The studio entertainment segment of DIS is made up primarily of Walt Disney Studios Motion Pictures, Marvel Studios, Touchstone Pictures, Disneynature, Walt Disney Animation Studios, Pixar Animation Studios, and the recently acquired producer of the "Star Wars" franchise, Lucasfilm. The recent acquisition of Lucasfilm should ensure that the studio entertainment segment remains a major part of DIS. Like both the media networks and parks & resorts segments, the studio entertainment segment is filled with high quality assets which should continue producing solid returns going forward.
Disney Consumer Products & Disney Interactive
These two segments are a relatively small part of DIS, but a part none the less. Look for DIS to continue growing these segments organically at a steady pace. However, the real driver of DIS are the three aforementioned segments.

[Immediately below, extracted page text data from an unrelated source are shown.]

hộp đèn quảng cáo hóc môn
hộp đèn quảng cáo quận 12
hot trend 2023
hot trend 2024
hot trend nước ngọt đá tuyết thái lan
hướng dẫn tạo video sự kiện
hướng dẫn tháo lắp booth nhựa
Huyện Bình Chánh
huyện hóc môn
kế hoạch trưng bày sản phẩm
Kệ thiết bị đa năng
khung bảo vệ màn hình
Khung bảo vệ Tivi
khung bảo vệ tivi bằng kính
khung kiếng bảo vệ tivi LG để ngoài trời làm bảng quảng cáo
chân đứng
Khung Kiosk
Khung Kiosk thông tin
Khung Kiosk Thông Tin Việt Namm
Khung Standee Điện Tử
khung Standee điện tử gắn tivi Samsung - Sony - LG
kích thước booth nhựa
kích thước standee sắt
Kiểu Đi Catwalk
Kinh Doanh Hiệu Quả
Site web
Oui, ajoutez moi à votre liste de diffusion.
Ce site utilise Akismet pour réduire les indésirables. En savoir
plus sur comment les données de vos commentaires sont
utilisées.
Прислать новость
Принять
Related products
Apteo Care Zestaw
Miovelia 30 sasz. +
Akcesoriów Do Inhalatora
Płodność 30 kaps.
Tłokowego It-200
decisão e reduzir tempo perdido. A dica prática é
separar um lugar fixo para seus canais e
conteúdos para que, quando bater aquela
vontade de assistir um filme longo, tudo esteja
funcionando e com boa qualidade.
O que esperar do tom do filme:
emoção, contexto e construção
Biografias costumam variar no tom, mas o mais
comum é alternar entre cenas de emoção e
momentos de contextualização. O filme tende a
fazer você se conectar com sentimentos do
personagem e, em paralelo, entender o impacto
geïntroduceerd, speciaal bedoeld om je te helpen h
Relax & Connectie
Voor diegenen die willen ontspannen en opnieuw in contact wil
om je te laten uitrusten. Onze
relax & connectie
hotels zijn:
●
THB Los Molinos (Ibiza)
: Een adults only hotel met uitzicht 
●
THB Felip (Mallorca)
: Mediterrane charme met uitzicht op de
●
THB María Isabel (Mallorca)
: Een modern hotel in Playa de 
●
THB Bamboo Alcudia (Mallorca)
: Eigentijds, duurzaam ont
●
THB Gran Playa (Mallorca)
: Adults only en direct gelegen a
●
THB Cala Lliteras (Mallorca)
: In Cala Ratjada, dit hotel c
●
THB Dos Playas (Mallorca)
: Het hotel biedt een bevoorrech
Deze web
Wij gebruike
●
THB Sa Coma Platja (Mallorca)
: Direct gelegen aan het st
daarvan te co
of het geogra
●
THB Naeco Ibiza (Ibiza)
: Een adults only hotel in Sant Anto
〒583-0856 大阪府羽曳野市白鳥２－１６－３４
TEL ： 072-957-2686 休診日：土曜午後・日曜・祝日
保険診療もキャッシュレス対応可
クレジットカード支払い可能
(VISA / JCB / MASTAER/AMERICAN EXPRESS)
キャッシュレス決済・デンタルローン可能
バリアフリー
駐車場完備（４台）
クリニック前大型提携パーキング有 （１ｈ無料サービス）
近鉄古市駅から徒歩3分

As shown by the chart below, DIS is trading at a relatively cheap level as compared to levels seen less than a decade ago. That being said, with a PE close to 16, it is difficult to say DIS is cheap. Comparably, the current PE ratio of the Dow Jones Industrial Average is 14.6.
Another metric which shows that DIS is not "cheap" is the price/book valuation. Currently, DIS trades at more than 2 times book value. In today's market, there are many companies which trade below their book value. However, many of these companies are either poor or fair companies. It must be noted, though, that if DIS fails to continue operating its assets at a high level, the stock has room to fall.
Buffett Has Owned DIS Twice
1965: Warren Buffett, then managing the Buffett Partnership first bought DIS in 1965 after meeting with DIS founder Walt Disney personally. At the time, Buffett invested $4 million which was equal to near 5% of the company. Given today's market values, Buffett's 5% stake in DIS would be worth more than $4 billion. Unfortunately, Buffett's DIS stake was liquidated with everything else when the Buffett partnership was liquidated in 1969.
1996: In 1996, DIS bought Capital Cities/ABC and, at the time, Berkshire was a large holder of Capita Cities/ABC stock. In total based on the takeover price, Berkshire's holdings were worth $2.5 billion. Buffett had a choice whether to take a combination of stock and cash or to take just stock. Buffett decided to take all stock and thus became, once again, a major investor in DIS. Between 1998 and 2000, Buffett again sold his DIS holdings. Again, like his previous sale, this proved a mistake as DIS shares have moved sharply higher in the years that have followed.
Will Buffett Buy DIS Again?
Despite fitting Buffett's investment criteria quite well, I would be surprised if Berkshire buys a major stake in DIS anytime soon. The reason for this has less to do with the fundamentals of DIS and more to do with what Berkshire is looking for. As I have discussed in proposing both Clorox (CLX) and Waste Management (WM) as possible targets, Berkshire is looking to use its cash hoard to acquire a company, not make a large investment in a stock. However, as always, Buffett's investment decisions are subject to change so it would not be a huge surprise if Berkshire buys DIS shares at some point.
DIS is, in my opinion, one of the few stocks that investors should buy and hold forever. While DIS is certainly not cheap, it is also not expensive. DIS is, without doubt, a wonderful company. With brand recognition like no other in its industry, DIS has major advantages that make it a terrific company to invest in.